В роте была корова, - отсюда и молоко - лошадь и свиньи. Корова была обычной породы, а вот лошадка была низкорослая, лохматая, типа монгольской породы, в ней было что-то от лошади Пржевальского, которую я видел на картинках. Её особенностью была рысь, тихим шагом не ходила, и её обязательно надо было сдерживать вожжами, когда она бежала вниз к Енисею, иначе перейдёт в галоп.

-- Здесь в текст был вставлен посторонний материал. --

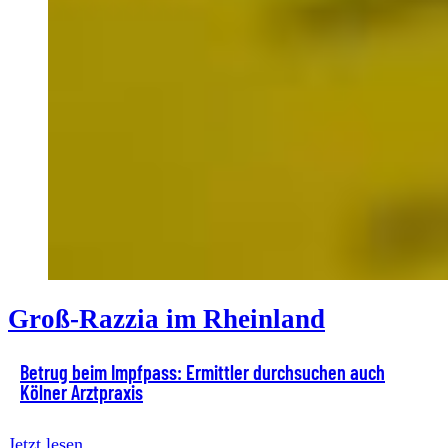
Groß-Razzia im Rheinland
Betrug beim Impfpass: Ermittler durchsuchen auch
Kölner Arztpraxis
Jetzt lesen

К нам прибыл с нового призыва из Каракалпакии (Узбекистан) Атахан, - у них каждый второй хан - ни слова не понимающий по-русски, и его в первый же день назначили дневальным. Если в дневное время у дневального была работа по указанию дежурного по роте, сержанта, или старшины, то в ночь он должен был бодрствовать в казарме. Отбой, и раздался звонок телефона. Атахан поднял трубку, звонили с ПУ. Атахан никак не мог понять: что его спрашивают. Он только повторял в трубку: «Булыгин на п у, на п у булыгин»? Булыгин – это радист, видимо его вызывали подменить радиста Дунина, или началась боевая работа. Прибежал с ПУ планшетист и разбудил Булыгина.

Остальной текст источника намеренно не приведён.